Abstract: A Pilot Study of a Computer-Tailored HPV Vaccination Intervention for Latino Parents (Society for Prevention Research 24th Annual Meeting)

325 A Pilot Study of a Computer-Tailored HPV Vaccination Intervention for Latino Parents

Thursday, June 2, 2016
Pacific B/C (Hyatt Regency San Francisco)
* noted as presenting author
Angela Chia-Chen Chen, PhD, Associate Professor, Arizona State University, Phoenix, AZ
Ashish Amresh, PhD, Assistant Professor, Arizona State University, Mesa, AZ
Mike Todd, PhD, Associate Research Professor, Arizona State University, Phoenix, AZ
Usha Menon, PhD, Professor and Associate Dean of Research, University of Arizona, Tucson, AZ
Laura Szalacha, PhD, Professor and Director of Research Methods and Statistics, University of Arizona, Tucson, AZ
Introduction: Latinas have the highest age-adjusted incidence rate for HPV-associated cervical cancer, as compared to their counterparts in other racial/ethnic groups. The three HPV vaccines approved for youth aged 9-26 are efficacious in preventing HPV-associated diseases. The vaccination rates in adolescents, however, remain low. Because parental consent is required for youth under age 18 to receive HPV vaccines in most U. S. states, parents’ intentions to have their children vaccinated are key to promoting HPV vaccination. This pilot study aimed at examining feasibility, acceptability, and preliminary short-term effects of an innovative, computer-tailored intervention designed for Latino parents.  

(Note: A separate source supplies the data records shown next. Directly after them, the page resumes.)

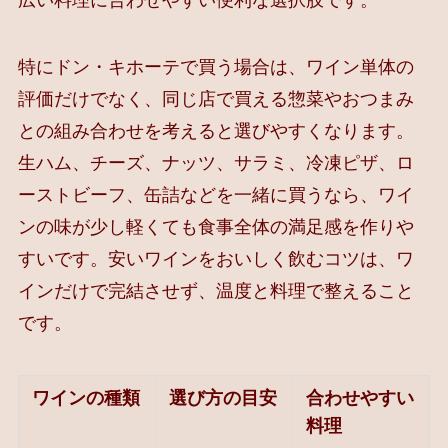
特にドン・キホーテで買う場合は、ワイン単体の
評価だけでなく、同じ店で買える惣菜やおつまみ
との組み合わせを考えると選びやすくなります。
生ハム、チーズ、ナッツ、サラミ、冷凍ピザ、ロ
ーストビーフ、缶詰などを一緒に買うなら、ワイ
ンの味が少し軽くても食事全体の満足感を作りや
すいです。安いワインをおいしく飲むコツは、ワ
インだけで完結させず、温度と料理で整えること
です。
ワインの種類
選び方の目安
合わせやすい
料理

Methods:Latino parents were invited to participate in a one-group, pre- and post-test design pilot study. Eligibility criteria were: having at least one child aged 11-17 who had not received the first dose of any HPV vaccine and did not plan to consent to HPV vaccination prior to the intervention. Participants completed the intervention and the pre- and post-intervention assessments via a tablet computer in the clinic waiting area.

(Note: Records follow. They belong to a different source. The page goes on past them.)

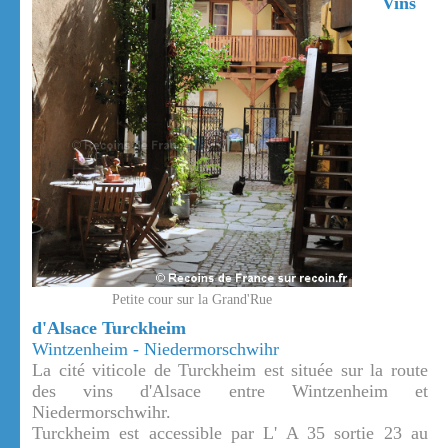
Vins
Petite cour sur la Grand'Rue
d'Alsace Turckheim
Wintzenheim - Niedermorschwihr
La cité viticole de Turckheim est située sur la route
des vins d'Alsace entre Wintzenheim et
Niedermorschwihr.
Turckheim est accessible par L' A 35 sortie 23 au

Results: Among 46 participants, 91.3% (n = 42; mean age 40 years, SD = 7.9) completed the intervention and both assessments. Of these, 93% were mothers, 54% had not finished high school, and 98% reported that their children were eligible for reduced/free lunch in school. Four primary attitudinal and instrumental facilitators (prevents HPV, saves my child’s life, knowing where to get the vaccine, provider recommendation), and four barriers (safety concern, encourages early sex, no provider recommendation, language barrier) related to HPV vaccination were reported. Mean knowledge scores differed significantly from pre-intervention (M = 9.3, SD = 2.21) to post-intervention (M = 13.9, SD = 0.37; t(41) = -13.77, p< .001). Post-intervention, 95% (n = 40) of participants intended to get their children vaccinated, 29% reported they would make appointments, and 5% wanted to wait until discussing with providers. Fifty percent (n = 21) of parents consented to vaccination, resulting in 24 adolescents being vaccinated immediately post-intervention. All participants reported it was easy to learn via tablet; two nurses reported intervention delivery in the clinic setting was feasible. The mean intervention acceptability score was 32 (range 0-36).

Conclusion: Our computer-tailored intervention for Latino parents was feasible, acceptable, and showed preliminary short-term effects on intent and actual completion of HPV vaccination. We will incorporate participants’ comments when refining the intervention prior to a large-scale RCT to assess efficacy.